- [TASK OBJECTIVE]: The response should contain all of the records, copied exactly, and none of the images.

-*-

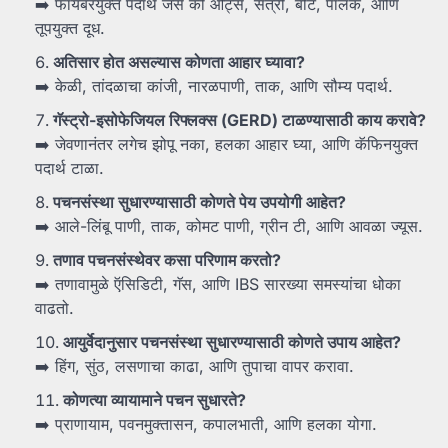
➡️ फायबरयुक्त पदार्थ जसे की ओट्स, संत्री, बीट, पालक, आणि
तूपयुक्त दूध.
अतिसार
होत
असल्यास
कोणता
आहार
घ्यावा?
➡️ केळी, तांदळाचा कांजी, नारळपाणी, ताक, आणि सौम्य पदार्थ.
गॅस्ट्रो-
इसोफेजियल
रिफ्लक्स (GERD)
टाळण्यासाठी
काय
करावे?
➡️ जेवणानंतर लगेच झोपू नका, हलका आहार घ्या, आणि कॅफिनयुक्त
पदार्थ टाळा.
पचनसंस्था
सुधारण्यासाठी
कोणते
पेय
उपयोगी
आहेत?
➡️ आले-लिंबू पाणी, ताक, कोमट पाणी, ग्रीन टी, आणि आवळा ज्यूस.
तणाव
पचनसंस्थेवर
कसा
परिणाम
करतो?
➡️ तणावामुळे ऍसिडिटी, गॅस, आणि IBS सारख्या समस्यांचा धोका
वाढतो.
आयुर्वेदानुसार
पचनसंस्था
सुधारण्यासाठी
कोणते
उपाय
आहेत?
➡️ हिंग, सुंठ, लसणाचा काढा, आणि तुपाचा वापर करावा.
कोणत्या
व्यायामाने
पचन
सुधारते?
➡️ प्राणायाम, पवनमुक्तासन, कपालभाती, आणि हलका योगा.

-*-

- [YOUR RESPONSE]:
➡️ फायबरयुक्त पदार्थ जसे की ओट्स, संत्री, बीट, पालक, आणि
तूपयुक्त दूध.
अतिसार
होत
असल्यास
कोणता
आहार
घ्यावा?
➡️ केळी, तांदळाचा कांजी, नारळपाणी, ताक, आणि सौम्य पदार्थ.
गॅस्ट्रो-
इसोफेजियल
रिफ्लक्स (GERD)
टाळण्यासाठी
काय
करावे?
➡️ जेवणानंतर लगेच झोपू नका, हलका आहार घ्या, आणि कॅफिनयुक्त
पदार्थ टाळा.
पचनसंस्था
सुधारण्यासाठी
कोणते
पेय
उपयोगी
आहेत?
➡️ आले-लिंबू पाणी, ताक, कोमट पाणी, ग्रीन टी, आणि आवळा ज्यूस.
तणाव
पचनसंस्थेवर
कसा
परिणाम
करतो?
➡️ तणावामुळे ऍसिडिटी, गॅस, आणि IBS सारख्या समस्यांचा धोका
वाढतो.
आयुर्वेदानुसार
पचनसंस्था
सुधारण्यासाठी
कोणते
उपाय
आहेत?
➡️ हिंग, सुंठ, लसणाचा काढा, आणि तुपाचा वापर करावा.
कोणत्या
व्यायामाने
पचन
सुधारते?
➡️ प्राणायाम, पवनमुक्तासन, कपालभाती, आणि हलका योगा.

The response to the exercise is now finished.